Priority preboarding is available for those who have a specific seating need to accommodate their disability and/or need assistance in boarding the aircraft or stowing an assistive device. If a Customer has a disability and requires preboarding, the Customer should request a Preboarding Document from our Customer Service Agent at the departure gate. The Preboarding Document serves as notification to our Operations (Boarding) Agent that the Customer has a need to preboard. It's important to keep in mind that Customers who preboard may not occupy an exit seat. Customers with disabilities who have any other special needs related to boarding should speak with our Customer Service Agent at the departure gate.

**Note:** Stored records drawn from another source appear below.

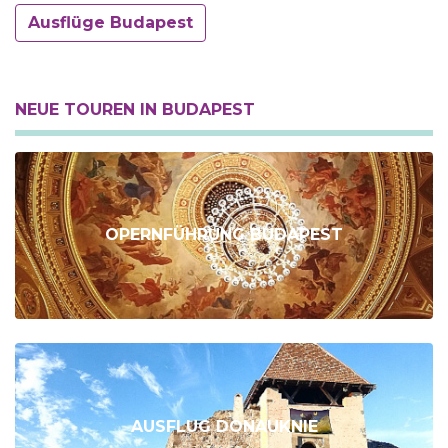
Ausflüge Budapest
NEUE TOUREN IN BUDAPEST
OPERNFÜHRUNG BUDAPEST
AUSFLUG DONAUKNIE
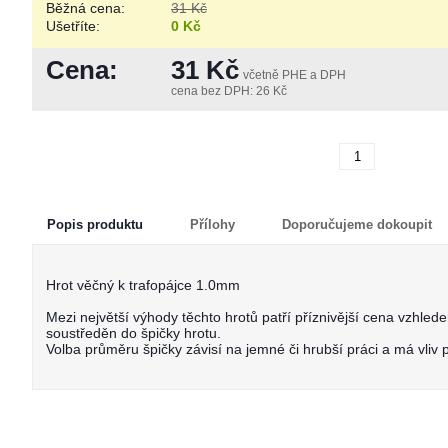
Běžná cena:
31 Kč
Ušetříte:
0 Kč
Cena:
31 Kč
včetně PHE a DPH
cena bez DPH: 26 Kč
Koupi
Popis produktu
Přílohy
Doporučujeme dokoupit
Hrot věčný k trafopájce 1.0mm
Mezi největší výhody těchto hrotů patří příznivější cena vzhlede
soustředěn do špičky hrotu.
Volba průměru špičky závisí na jemné či hrubší práci a má vliv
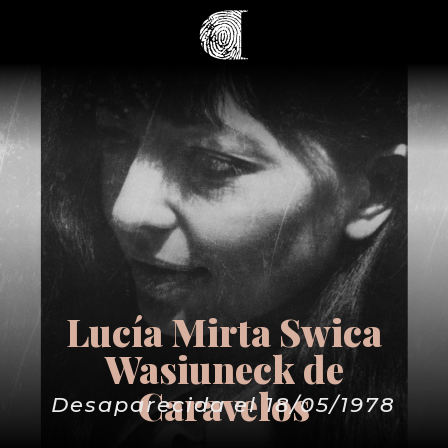
Lucía Mirta Swica
Wasiuneck de
Caravelos
Desaparecida el 18/05/1978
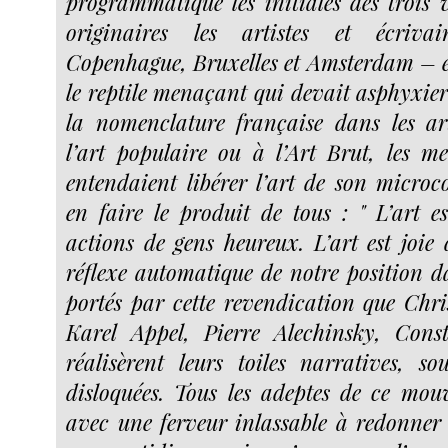
programmatique les initiales des trois v
originaires les artistes et écriva
Copenhague, Bruxelles et Amsterdam – é
le reptile menaçant qui devait asphyxier
la nomenclature française dans les ar
l’art populaire ou à l’Art Brut, les 
entendaient libérer l’art de son microco
en faire le produit de tous : " L’art es
actions de gens heureux. L’art est joie d
réflexe automatique de notre position da
portés par cette revendication que Chr
Karel Appel, Pierre Alechinsky, Const
réalisèrent leurs toiles narratives, s
disloquées. Tous les adeptes de ce mo
avec une ferveur inlassable à redonner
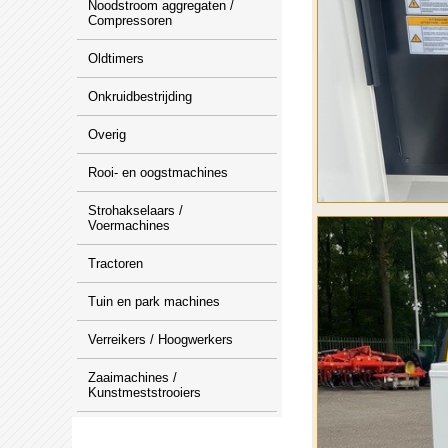
Noodstroom aggregaten /
Compressoren
Oldtimers
Onkruidbestrijding
Overig
Rooi- en oogstmachines
Strohakselaars /
Voermachines
Tractoren
Tuin en park machines
Verreikers / Hoogwerkers
Zaaimachines /
Kunstmeststrooiers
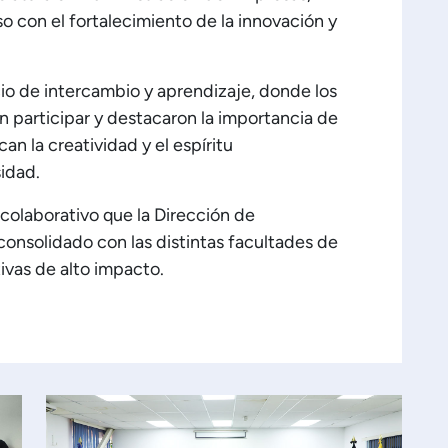
 con el fortalecimiento de la innovación y
cio de intercambio y aprendizaje, donde los
n participar y destacaron la importancia de
can la creatividad y el espíritu
idad.
o colaborativo que la Dirección de
onsolidado con las distintas facultades de
tivas de alto impacto.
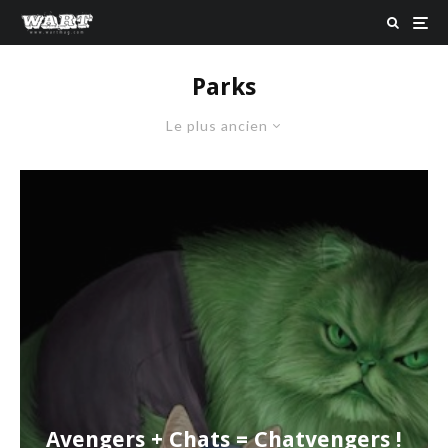
Parks
Le plus ancien
Avengers + Chats = Chatvengers !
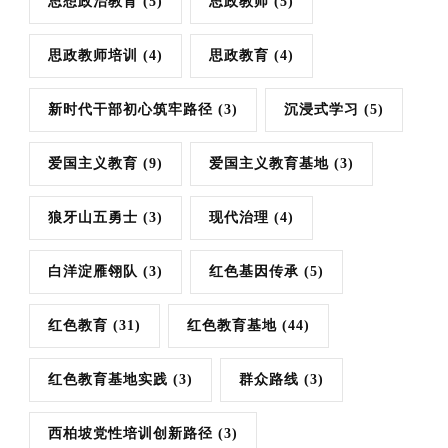
思想政治教育
(5)
思政教师
(5)
思政教师培训
(4)
思政教育
(4)
新时代干部初心筑牢路径
(3)
沉浸式学习
(5)
爱国主义教育
(9)
爱国主义教育基地
(3)
狼牙山五勇士
(3)
现代治理
(4)
白洋淀雁翎队
(3)
红色基因传承
(5)
红色教育
(31)
红色教育基地
(44)
红色教育基地实践
(3)
群众路线
(3)
西柏坡党性培训创新路径
(3)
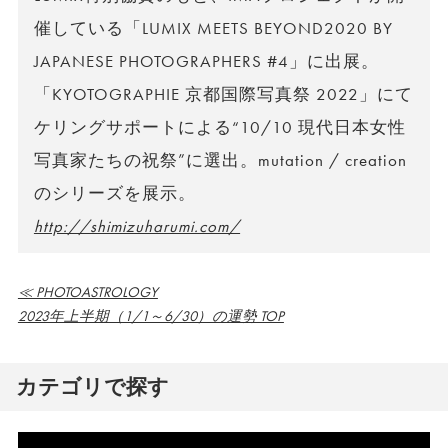
催している「LUMIX MEETS BEYOND2020 BY
JAPANESE PHOTOGRAPHERS #4」に出展。
「KYOTOGRAPHIE 京都国際写真祭 2022」にて
ケリングサポートによる“10/10 現代日本女性
写真家たちの祝祭”に選出。mutation / creation
のシリーズを展示。
http://shimizuharumi.com/
≪ PHOTOASTROLOGY
2023年上半期（1/1～6/30）の運勢 TOP
カテゴリで探す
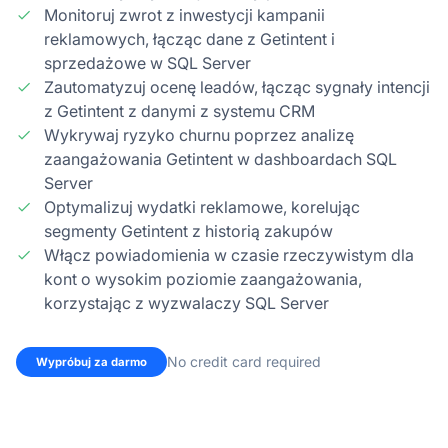
Monitoruj zwrot z inwestycji kampanii
reklamowych, łącząc dane z Getintent i
sprzedażowe w SQL Server
Zautomatyzuj ocenę leadów, łącząc sygnały intencji
z Getintent z danymi z systemu CRM
Wykrywaj ryzyko churnu poprzez analizę
zaangażowania Getintent w dashboardach SQL
Server
Optymalizuj wydatki reklamowe, korelując
segmenty Getintent z historią zakupów
Włącz powiadomienia w czasie rzeczywistym dla
kont o wysokim poziomie zaangażowania,
korzystając z wyzwalaczy SQL Server
No credit card required
Wypróbuj za darmo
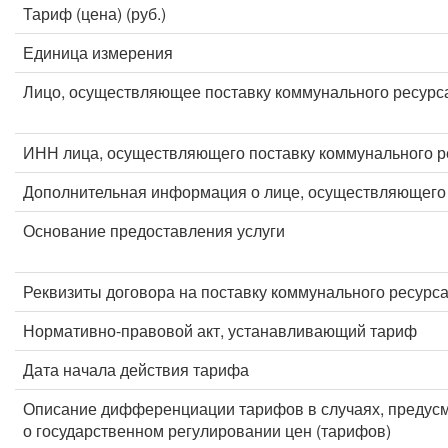
Тариф (цена) (руб.)
Единица измерения
Лицо, осуществляющее поставку коммунального ресурс
ИНН лица, осуществляющего поставку коммунального р
Дополнительная информация о лице, осуществляющего 
Основание предоставления услуги
Реквизиты договора на поставку коммунального ресурс
Нормативно-правовой акт, устанавливающий тариф
Дата начала действия тарифа
Описание дифференциации тарифов в случаях, предус
о государственном регулировании цен (тарифов)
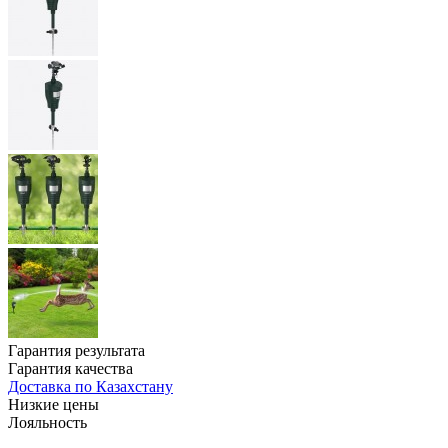
Гарантия результата
Гарантия качества
Доставка по Казахстану
Низкие цены
Лояльность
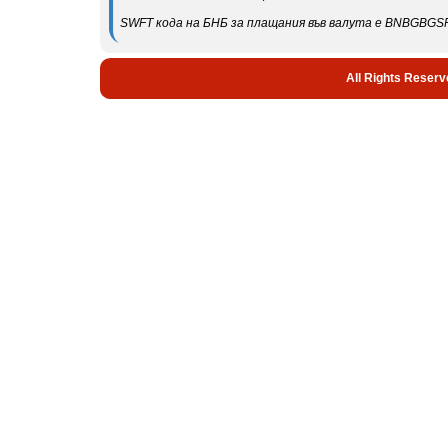
SWFT кода на БНБ за плащания във валута е BNBGBGS
All Rights Reserv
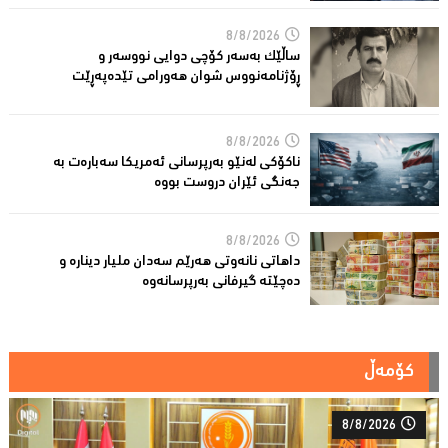
8/8/2026
ساڵێك بەسەر كۆچی دوایی نووسەر و
ڕۆژنامەنووس شوان هەورامی تێدەپەڕێت
8/8/2026
ناكۆكی لەنێو بەرپرسانى ئەمریكا سەبارەت بە
جەنگی ئێران دروست بووە
8/8/2026
داهاتی نانەوتی هەرێم سەدان ملیار دینارە و
دەچێتە گیرفانی بەرپرسانەوە
کۆمەڵ
8/8/2026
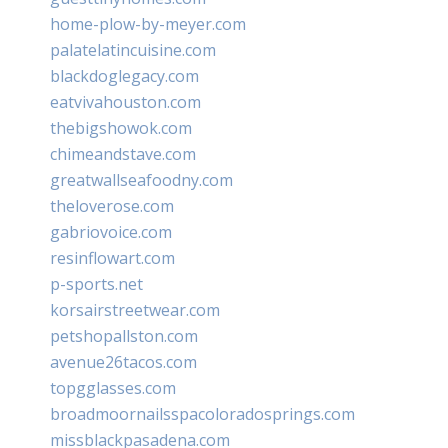
home-plow-by-meyer.com
palatelatincuisine.com
blackdoglegacy.com
eatvivahouston.com
thebigshowok.com
chimeandstave.com
greatwallseafoodny.com
theloverose.com
gabriovoice.com
resinflowart.com
p-sports.net
korsairstreetwear.com
petshopallston.com
avenue26tacos.com
topgglasses.com
broadmoornailsspacoloradosprings.com
missblackpasadena.com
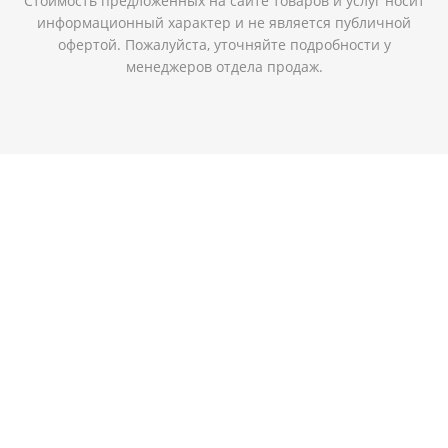
Стоимость предложенных на сайте товаров и услуг носит
информационный характер и не является публичной
офертой. Пожалуйста, уточняйте подробности у
менеджеров отдела продаж.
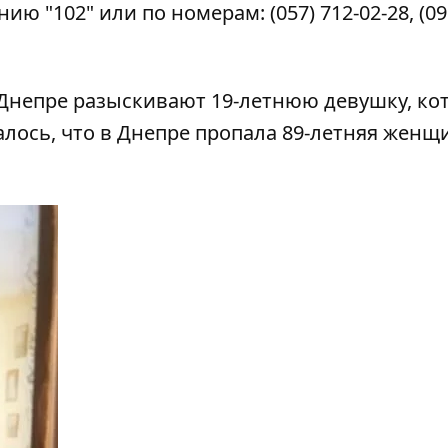
ию "102" или по номерам: (057) 712-02-28, (09
 Днепре
разыскивают 19-летнюю девушку
, ко
алось, что в Днепре
пропала 89-летняя женщ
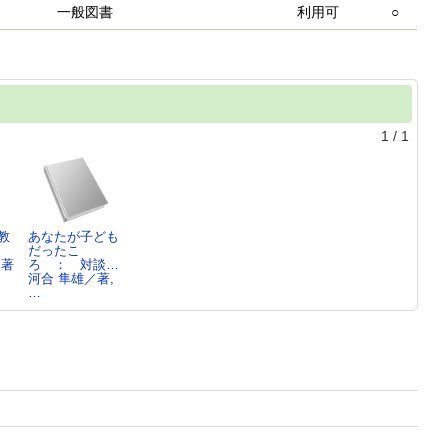
一般図書
利用可
○
1
/
1
教
あなたが子ども
だったこ
／著
ろ ： 対談…
河合 隼雄／著,
…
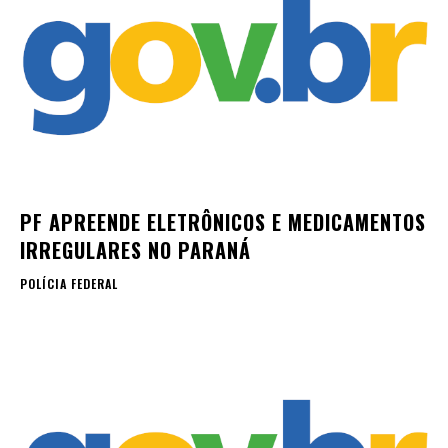
PF APREENDE ELETRÔNICOS E MEDICAMENTOS
IRREGULARES NO PARANÁ
POLÍCIA FEDERAL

Customers who need additional space to accommodate their disability may proactively purchase an additional seat to notify Southwest of their specific seating need so adequate seating onboard the aircraft can be ensured. Instructions for booking a second seat online can be found on our Customers of Size page. Customers may contact us for a refund of the cost of the additional seat after travel. If a Customer with a disability has concerns about the amount of space needed and does not wish to purchase an additional seat, the Customer should speak with the Customer Service Agent at the departure gate.
A small wheelchair that can fit down the aircraft aisle is available at every gate and will be used if you need assistance transferring from your wheelchair in to the aircraft seat. Each gate is equipped with a Passenger Transfer Kit (PTK), which contains a slide board and a transfer sling. The sling allows for two or three Employees to lift the Customer safely from his/her wheelchair into the small wheelchair and then into the aircraft seat.
For ease of transfer, the first two rows (at a minimum) on most of our aircraft are equipped with movable aisle armrests. Note: Our 737-800 Series aircraft do not have movable aisle armrests on the bulkhead (front) row of seats. However, all other rows on these aircraft have movable aisle armrests.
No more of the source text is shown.